··· Stored data

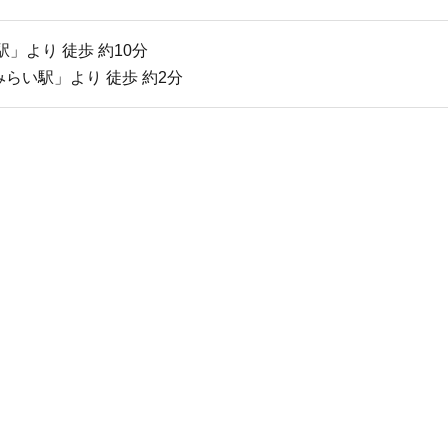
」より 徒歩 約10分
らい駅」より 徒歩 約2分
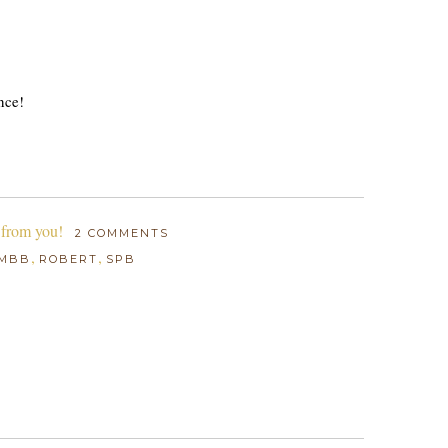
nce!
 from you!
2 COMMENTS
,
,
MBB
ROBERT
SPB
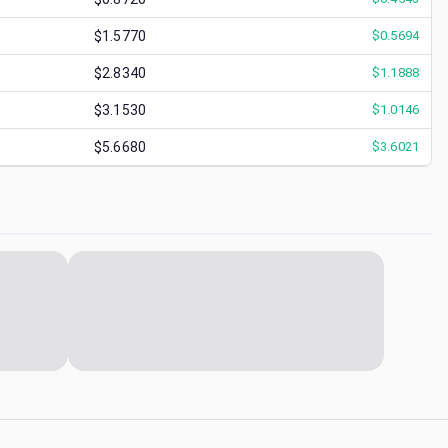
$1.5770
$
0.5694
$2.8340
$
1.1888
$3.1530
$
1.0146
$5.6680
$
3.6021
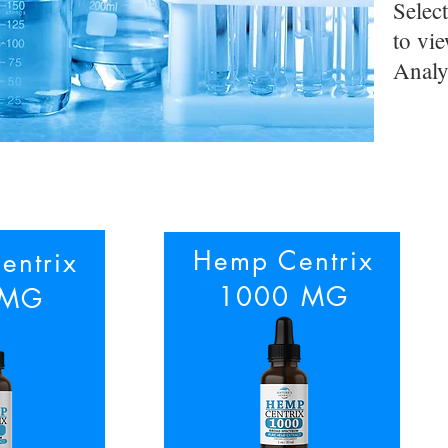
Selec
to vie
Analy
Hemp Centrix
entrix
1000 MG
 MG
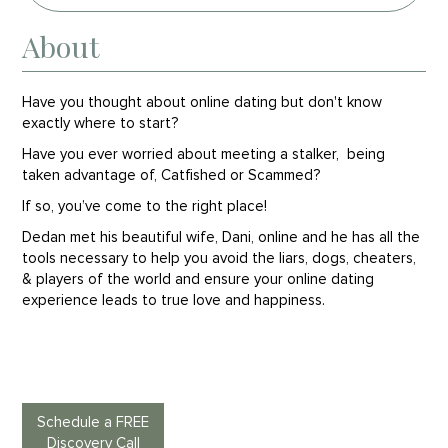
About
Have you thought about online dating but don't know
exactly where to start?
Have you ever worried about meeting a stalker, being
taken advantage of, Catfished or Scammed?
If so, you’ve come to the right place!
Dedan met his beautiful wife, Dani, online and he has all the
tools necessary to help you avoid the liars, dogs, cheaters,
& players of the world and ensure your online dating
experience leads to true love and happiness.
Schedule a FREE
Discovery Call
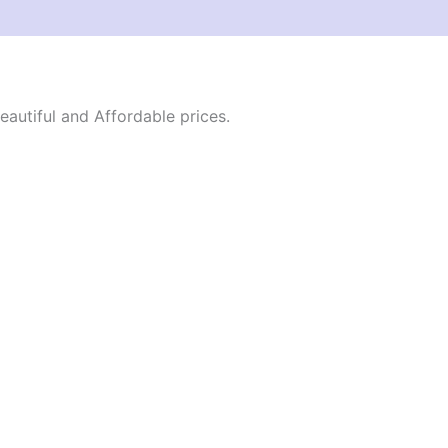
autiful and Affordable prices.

······

▸ Task to complete: Copy all the lines of data exactly as they appear, dropping any images.

▸ Your solution:
」より 徒歩 約10分
らい駅」より 徒歩 約2分
nce!
 from you!
2 COMMENTS
,
,
MBB
ROBERT
SPB
$1.5770
$
0.5694
$2.8340
$
1.1888
$3.1530
$
1.0146
$5.6680
$
3.6021
Selec
to vie
Analy
Hemp Centrix
entrix
1000 MG
 MG
About
Have you thought about online dating but don't know
exactly where to start?
Have you ever worried about meeting a stalker, being
taken advantage of, Catfished or Scammed?
If so, you’ve come to the right place!
Dedan met his beautiful wife, Dani, online and he has all the
tools necessary to help you avoid the liars, dogs, cheaters,
& players of the world and ensure your online dating
experience leads to true love and happiness.
Schedule a FREE
Discovery Call
autiful and Affordable prices.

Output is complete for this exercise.